Auto-Retrato de José Lins do Rego*
-Tenho quarenta e seis anos, moreno, cabelos pretos, com meia dúzia de fios brancos, 1 metro e 74 centímetros, casado, com três filhas e um genro, 86 quilos bem pesados, com muita saúde e muito medo de morrer. Não gosto de trabalhar, não fumo, não durmo com muitos sonos e já escrevi 11 romances. Se chove, tenho saudades do sol; se faz calor, tenho saudades da chuva. Vou ao futebol e sofro como um pobre diabo. Jogo tênis, pessimamente, e daria tudo para ver o meu clube campeão de tudo. Sou homem de paixões violentas. Temo os poderes de Deus, e fui devoto de Nossa Senhora da Conceição. Enfim, literato da cabeça aos pés, amigo dos meus amigos, e capaz de tudo se me pisarem nos calos.
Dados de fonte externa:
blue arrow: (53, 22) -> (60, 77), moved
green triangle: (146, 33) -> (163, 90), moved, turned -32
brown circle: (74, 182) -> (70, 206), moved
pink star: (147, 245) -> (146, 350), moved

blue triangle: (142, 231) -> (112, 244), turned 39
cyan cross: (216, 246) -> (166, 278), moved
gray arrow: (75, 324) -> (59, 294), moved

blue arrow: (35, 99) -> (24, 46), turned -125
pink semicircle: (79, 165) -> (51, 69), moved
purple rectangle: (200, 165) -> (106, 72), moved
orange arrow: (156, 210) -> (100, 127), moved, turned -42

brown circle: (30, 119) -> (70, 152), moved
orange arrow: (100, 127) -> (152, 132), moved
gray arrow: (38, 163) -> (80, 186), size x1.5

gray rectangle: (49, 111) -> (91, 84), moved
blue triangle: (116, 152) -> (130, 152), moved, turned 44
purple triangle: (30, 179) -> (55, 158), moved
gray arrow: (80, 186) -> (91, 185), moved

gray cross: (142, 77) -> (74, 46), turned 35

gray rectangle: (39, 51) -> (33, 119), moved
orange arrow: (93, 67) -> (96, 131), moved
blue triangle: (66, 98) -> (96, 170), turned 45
Perco então a cabeça e fico ridículo. Não sou mau pagador. Se tenho, pago; mas se não tenho, não pago, e não perco o sono por isso. Afinal de contas sou um homem, como os outros. E Deus queira que assim continue. (Ano de 1947)
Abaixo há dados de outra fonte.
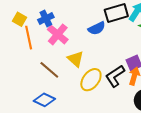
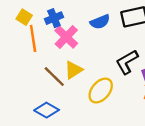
blue semicircle: (97, 28) -> (100, 22), moved
yellow triangle: (76, 59) -> (73, 70), moved, turned 42
black L-shape: (115, 76) -> (127, 62), moved

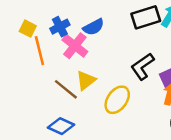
blue semicircle: (100, 22) -> (94, 27), moved

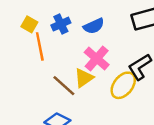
pink cross: (75, 46) -> (97, 58), moved
yellow ellipse: (117, 100) -> (123, 85), moved

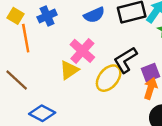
blue semicircle: (94, 26) -> (94, 15), moved
brown line: (64, 86) -> (17, 80), moved

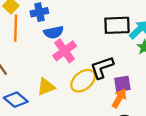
blue semicircle: (94, 15) -> (54, 32), moved
yellow triangle: (69, 70) -> (46, 87), moved

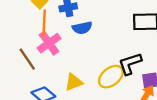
pink cross: (65, 51) -> (49, 43), moved

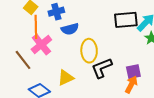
black L-shape: (130, 64) -> (102, 68), moved
yellow ellipse: (111, 77) -> (89, 51), moved, turned -50

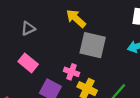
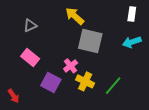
pink cross: (72, 72) -> (71, 66), turned 32

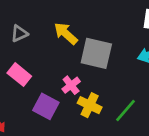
yellow arrow: (75, 16) -> (66, 33), moved

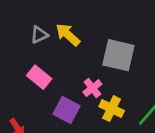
yellow arrow: (66, 33) -> (68, 35), moved

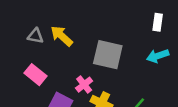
gray triangle: (39, 35) -> (35, 36), turned 35

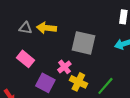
yellow arrow: (62, 36) -> (46, 28), turned -36

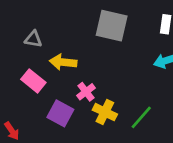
yellow arrow: (46, 28) -> (63, 62), moved
gray square: (83, 43) -> (112, 26), moved

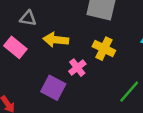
pink rectangle: (33, 81) -> (15, 47), moved
yellow cross: (105, 112) -> (104, 49), moved

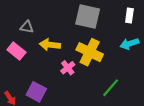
yellow cross: (104, 49) -> (90, 52), size x1.4
purple square: (53, 88) -> (36, 92), moved

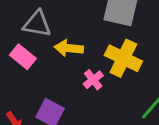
gray triangle: (27, 27) -> (37, 24), size x1.5

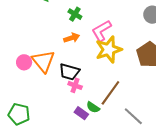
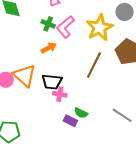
pink L-shape: (101, 31) -> (65, 27), moved
yellow star: (109, 50) -> (100, 28), moved
brown line: (110, 93) -> (94, 65), moved

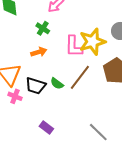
pink L-shape: (65, 27) -> (74, 46), moved, turned -60
pink cross: (60, 94) -> (15, 96), moved
green semicircle: (81, 113) -> (57, 84), moved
(*) Paraibano de Pilar -Pb. Nasceu a 3 de junho de 1901 e faleceu a 12 de setembro de 1957. Um dos melhores escritores regionalistas da Paraíba. Autor de: Menino de Engenho (1932); Doidinho (1933); Banguê (1935); Usina (1936); Fogo Morto (1943); Pedra Bonita ( 1938); Cangaceiros (1953); O Moleque Ricardo (1934); Pureza (1937); Riacho Doce (1939); Água Mãe (1941); Eurídice ( 1947); Meus Verdes Anos ( 1956).
Inúmeras conferências e artigos jornalísticos; relatos e cronicas. Atuou no "Globo" e "Diários Associados" do Rio de Janeiro.